The present invention is a radical departure from the prior art, an important technological jump which represents a real breakthrough in the ice skating rink field. Instead of 2.degree. F. differential in the supply and return temperatures, a differential from 15.degree. up to 25.degree. F. or more can be employed. Instead of heavy walled metal pipes having an I.D. of 1.25 inches and an O.D. of 1.50 inches, thin-walled, flexible, small diameter plastic tubing is used having an I.D. of between one-eighth and three-eighth of an inch, such tubing having a wall thickness of about one-thirty-second of an inch. Instead of using 3,200 gallons of brine in the rink floor, only 300 gallons of low temperature anti-freeze liquid, such as ethylene glycol, is used and operating at a supply temperature of no more than 10.degree. and preferably no more than 5.degree. F., instead of 15.degree. to 18.degree. F., as required in the conventional prior art. Moreover, instead of utilizing a high level of pumping power to circulate brine, only one-third or less pump power is utilized, which represents a great saving in electricity extending into the future; typically $6,000 to $7,000 per year savings or more in a full size rink application. Instead of using large diameter headers to supply and return the brine, the present invention enables the use of headers which are only about one-tenth of the cross-sectional area of the prior art headers.

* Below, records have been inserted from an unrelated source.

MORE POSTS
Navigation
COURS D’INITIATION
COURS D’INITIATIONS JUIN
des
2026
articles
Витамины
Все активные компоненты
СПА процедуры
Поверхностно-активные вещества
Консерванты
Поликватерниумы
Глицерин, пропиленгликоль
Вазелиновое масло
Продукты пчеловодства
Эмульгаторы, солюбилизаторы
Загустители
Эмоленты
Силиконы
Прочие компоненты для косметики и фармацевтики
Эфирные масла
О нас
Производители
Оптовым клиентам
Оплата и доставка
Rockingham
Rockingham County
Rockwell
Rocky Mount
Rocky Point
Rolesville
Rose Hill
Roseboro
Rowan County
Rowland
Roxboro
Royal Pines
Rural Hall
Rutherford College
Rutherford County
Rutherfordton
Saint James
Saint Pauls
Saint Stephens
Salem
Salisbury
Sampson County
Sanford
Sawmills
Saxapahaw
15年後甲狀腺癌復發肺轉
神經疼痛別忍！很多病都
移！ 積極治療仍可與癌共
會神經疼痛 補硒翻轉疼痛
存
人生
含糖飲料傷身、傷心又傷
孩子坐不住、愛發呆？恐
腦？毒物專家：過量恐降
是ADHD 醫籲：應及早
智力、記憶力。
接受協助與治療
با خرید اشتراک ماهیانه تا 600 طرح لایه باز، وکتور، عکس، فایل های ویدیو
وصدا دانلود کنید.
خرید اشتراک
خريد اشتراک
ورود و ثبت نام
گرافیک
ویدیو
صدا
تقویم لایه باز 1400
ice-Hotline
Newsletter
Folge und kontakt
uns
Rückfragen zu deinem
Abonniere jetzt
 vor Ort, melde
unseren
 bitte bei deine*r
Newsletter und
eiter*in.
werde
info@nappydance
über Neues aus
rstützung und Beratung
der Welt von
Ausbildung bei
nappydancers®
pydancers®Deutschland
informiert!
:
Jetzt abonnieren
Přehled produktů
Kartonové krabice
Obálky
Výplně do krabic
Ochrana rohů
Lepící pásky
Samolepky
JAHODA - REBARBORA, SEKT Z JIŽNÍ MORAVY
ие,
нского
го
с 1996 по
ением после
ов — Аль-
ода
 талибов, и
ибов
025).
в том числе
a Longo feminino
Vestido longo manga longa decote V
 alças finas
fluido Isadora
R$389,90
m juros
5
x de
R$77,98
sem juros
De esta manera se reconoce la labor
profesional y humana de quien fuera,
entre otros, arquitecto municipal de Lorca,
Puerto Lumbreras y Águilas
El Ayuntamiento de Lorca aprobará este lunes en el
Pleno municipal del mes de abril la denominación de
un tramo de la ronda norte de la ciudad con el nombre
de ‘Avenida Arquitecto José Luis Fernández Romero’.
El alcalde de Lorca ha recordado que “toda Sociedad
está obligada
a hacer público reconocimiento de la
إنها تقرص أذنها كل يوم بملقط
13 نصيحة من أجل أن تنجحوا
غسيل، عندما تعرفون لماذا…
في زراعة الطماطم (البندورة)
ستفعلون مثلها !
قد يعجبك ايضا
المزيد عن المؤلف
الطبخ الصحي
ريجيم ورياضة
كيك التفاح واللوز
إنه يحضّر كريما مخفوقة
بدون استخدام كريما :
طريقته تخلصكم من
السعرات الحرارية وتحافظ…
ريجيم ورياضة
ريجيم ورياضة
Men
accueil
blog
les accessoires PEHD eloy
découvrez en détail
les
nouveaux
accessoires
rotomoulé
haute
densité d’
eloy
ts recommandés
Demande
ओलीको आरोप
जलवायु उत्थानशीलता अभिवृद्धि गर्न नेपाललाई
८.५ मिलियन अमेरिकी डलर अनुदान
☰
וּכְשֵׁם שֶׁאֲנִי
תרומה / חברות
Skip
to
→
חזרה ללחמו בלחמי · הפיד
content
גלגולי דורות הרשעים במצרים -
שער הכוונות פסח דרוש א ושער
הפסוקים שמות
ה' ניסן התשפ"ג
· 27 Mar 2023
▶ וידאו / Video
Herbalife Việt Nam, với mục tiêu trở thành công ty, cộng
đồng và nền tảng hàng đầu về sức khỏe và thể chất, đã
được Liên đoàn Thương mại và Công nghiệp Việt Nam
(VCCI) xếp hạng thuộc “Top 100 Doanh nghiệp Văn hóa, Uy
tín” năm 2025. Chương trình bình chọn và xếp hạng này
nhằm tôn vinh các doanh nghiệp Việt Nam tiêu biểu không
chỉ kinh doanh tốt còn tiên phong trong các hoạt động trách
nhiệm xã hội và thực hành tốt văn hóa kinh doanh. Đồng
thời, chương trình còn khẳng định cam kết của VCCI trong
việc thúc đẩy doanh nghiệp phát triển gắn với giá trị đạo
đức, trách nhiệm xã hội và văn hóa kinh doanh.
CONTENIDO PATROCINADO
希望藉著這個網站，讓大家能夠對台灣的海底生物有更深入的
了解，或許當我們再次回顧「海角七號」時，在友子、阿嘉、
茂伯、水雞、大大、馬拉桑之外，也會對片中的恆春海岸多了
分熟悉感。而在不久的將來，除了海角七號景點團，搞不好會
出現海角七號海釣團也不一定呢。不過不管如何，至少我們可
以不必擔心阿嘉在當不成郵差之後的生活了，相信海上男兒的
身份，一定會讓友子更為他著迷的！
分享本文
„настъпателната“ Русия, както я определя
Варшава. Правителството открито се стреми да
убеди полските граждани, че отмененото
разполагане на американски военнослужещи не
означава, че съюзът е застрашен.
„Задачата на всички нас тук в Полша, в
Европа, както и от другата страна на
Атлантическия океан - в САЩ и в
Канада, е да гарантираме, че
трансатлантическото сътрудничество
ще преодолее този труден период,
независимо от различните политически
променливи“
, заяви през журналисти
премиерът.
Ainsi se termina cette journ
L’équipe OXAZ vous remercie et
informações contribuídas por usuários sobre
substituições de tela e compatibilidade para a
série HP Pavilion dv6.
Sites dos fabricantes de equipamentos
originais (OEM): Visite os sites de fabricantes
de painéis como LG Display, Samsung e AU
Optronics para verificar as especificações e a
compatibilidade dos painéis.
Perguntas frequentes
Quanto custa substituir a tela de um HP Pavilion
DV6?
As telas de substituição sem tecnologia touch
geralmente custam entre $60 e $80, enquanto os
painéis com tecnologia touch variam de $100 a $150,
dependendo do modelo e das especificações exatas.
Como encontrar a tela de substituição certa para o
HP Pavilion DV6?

The present invention advantageously enables the use of small diameter flexible plastic tubing which can be pre-assembled into portable mats in a factory and thereafter conveniently rolled up and carried to a site to be quickly coupled together with other mats to form the cooling grid for an ice rink. Manufacturing these plastic tubing mats in a factory each with a supply and return sub-header adapted to be easily coupled together with the main supply and return header enables the initial cost of a system embodying this invention to be drastically lower than that of the prior art. Advantageously, once these plastic tubing mats are formed at the factory, they can be rolled up so as to form a conveniently portable roll, similar to a roll of carpeting, and which can be taken by pick-up truck or station wagon from the factory to the rink site to be unrolled and laid down like strips of carpet. This, therefore, means that the present invention gives to the user practicable and economic portability.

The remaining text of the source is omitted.